A pack of Norfolk terriers went on a hunting trip, where they managed to kill 730 massive rats in 7 hours at a pig farm.
Pig farmers had to call in a pack of small Norfolk Terriers, which are also known as the Suffolk and Norfolk Rat Pack after massive rodents took over their farm.
The farmers said the rats were consistently nibbling at their food stock and were a threat to their livestock.
The dogs worked for around 7 hours and collected 730 rats.
The owners of the dogs were shocked with the haul, calling it the largest of the pack.
The Suffolk and Norfolk Rat Pack offer a free-of-charge pest control service in the South East.
The pack is trained to kill vermin.
34-year-old Ed Cook manages the service and said that the pack is dedicated to promoting traditional hunting methods.
The haul of rats happened at a pig farm near Eye, Suffolk, on January 12, 2020.
Ed said it was one of the biggest infestations they have ever seen in their life.
Ed said, “Some of these rats were almost as big as the dogs, it was incredible to watch. The dogs are incredibly brave and it’s remarkable how many rats they can catch, they just love it.”
Hunting rats is legal in the United Kingdom under the 2004 Hunting Act.
Ed insists that the method of his pest control is more human than killing the rats with poison.
Ed said dogs kill rats in a matter of seconds, where poison takes anywhere from 24 to 48 hours, causing the rats to have a slow and very painful death.

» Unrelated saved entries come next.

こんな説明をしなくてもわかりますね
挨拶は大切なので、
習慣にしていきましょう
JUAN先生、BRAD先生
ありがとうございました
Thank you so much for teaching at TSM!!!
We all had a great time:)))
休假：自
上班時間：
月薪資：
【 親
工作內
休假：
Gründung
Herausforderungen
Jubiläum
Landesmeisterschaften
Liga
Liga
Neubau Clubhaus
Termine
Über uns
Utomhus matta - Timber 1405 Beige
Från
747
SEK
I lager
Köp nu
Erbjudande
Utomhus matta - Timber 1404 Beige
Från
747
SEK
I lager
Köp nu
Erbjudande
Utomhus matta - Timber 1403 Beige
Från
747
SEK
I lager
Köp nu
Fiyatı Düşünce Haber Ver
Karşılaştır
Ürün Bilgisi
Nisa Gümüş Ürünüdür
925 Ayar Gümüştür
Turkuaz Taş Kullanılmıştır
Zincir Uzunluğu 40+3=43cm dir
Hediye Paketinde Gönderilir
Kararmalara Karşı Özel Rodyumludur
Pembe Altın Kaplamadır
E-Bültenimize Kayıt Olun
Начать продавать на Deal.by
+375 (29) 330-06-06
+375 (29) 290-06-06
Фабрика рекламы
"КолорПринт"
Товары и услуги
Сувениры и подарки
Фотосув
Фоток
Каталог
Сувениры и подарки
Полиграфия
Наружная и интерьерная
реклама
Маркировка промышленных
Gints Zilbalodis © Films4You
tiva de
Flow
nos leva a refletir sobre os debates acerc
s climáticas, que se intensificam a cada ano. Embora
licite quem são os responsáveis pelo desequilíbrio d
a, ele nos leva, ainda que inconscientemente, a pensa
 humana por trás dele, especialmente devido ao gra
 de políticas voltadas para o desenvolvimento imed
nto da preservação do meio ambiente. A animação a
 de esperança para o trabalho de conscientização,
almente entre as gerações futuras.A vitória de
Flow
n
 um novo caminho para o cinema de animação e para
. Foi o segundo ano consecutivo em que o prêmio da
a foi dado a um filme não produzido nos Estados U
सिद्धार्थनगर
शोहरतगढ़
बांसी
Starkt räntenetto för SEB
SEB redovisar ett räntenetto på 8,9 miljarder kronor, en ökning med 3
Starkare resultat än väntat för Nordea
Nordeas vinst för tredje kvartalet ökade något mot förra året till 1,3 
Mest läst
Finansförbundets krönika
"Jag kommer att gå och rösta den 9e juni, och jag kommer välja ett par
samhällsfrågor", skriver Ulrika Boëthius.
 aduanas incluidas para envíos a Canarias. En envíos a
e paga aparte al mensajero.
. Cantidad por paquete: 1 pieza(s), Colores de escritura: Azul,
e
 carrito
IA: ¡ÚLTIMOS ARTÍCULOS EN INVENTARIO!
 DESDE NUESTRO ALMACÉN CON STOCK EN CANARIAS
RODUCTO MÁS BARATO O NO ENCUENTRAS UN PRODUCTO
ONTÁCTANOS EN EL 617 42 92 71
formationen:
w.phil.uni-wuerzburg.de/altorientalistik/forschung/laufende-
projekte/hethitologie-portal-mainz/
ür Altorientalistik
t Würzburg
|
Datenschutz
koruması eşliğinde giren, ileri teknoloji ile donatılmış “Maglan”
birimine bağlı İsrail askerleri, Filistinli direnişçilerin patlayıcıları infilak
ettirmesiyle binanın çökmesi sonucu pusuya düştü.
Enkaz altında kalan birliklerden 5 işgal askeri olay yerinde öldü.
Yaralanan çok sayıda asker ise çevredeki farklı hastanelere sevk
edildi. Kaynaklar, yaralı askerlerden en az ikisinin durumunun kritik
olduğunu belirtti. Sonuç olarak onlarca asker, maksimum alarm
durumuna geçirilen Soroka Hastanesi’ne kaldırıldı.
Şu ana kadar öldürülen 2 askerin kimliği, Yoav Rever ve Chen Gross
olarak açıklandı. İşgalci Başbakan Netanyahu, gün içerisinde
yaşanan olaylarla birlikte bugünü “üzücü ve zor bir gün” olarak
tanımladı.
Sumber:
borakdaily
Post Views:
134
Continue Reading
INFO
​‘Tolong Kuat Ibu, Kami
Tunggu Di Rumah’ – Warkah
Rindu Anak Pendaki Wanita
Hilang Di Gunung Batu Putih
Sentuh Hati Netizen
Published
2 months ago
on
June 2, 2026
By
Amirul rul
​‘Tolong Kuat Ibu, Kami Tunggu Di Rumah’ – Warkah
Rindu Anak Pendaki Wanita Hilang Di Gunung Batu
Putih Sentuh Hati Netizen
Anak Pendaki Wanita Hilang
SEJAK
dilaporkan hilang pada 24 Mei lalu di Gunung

Ed explained, “When rats are poisoned it is a horrendous death and it can take up to 48 hours. It’s slow and painful. This method is traditional and brings working dogs into good use. At the longest, it takes three or four seconds for the Terriers to make the kill.”
He added, “This is what the dogs are bred for. It is in their DNA to hunt. We don’t really have to train them because it’s their instinct to catch and kill rats. All dogs will play fetch but these dogs will go to extreme lengths to catch the rats.”
He continued, “Once they are given the exposure to the rats they chase them down automatically. It’s ingrained in their DNA.”
Ed Cook runs the Suffolk and Norfolk Rat Pack, a rat control service, along with volunteers.
The group travels around the region to clear farms of vermin.
The terriers are managed by the group.
Ed calls his hunt as rewarding.
He said, “[The rats] pose a serious risk to the spread of disease and loss of earnings because of the amount of food they eat.”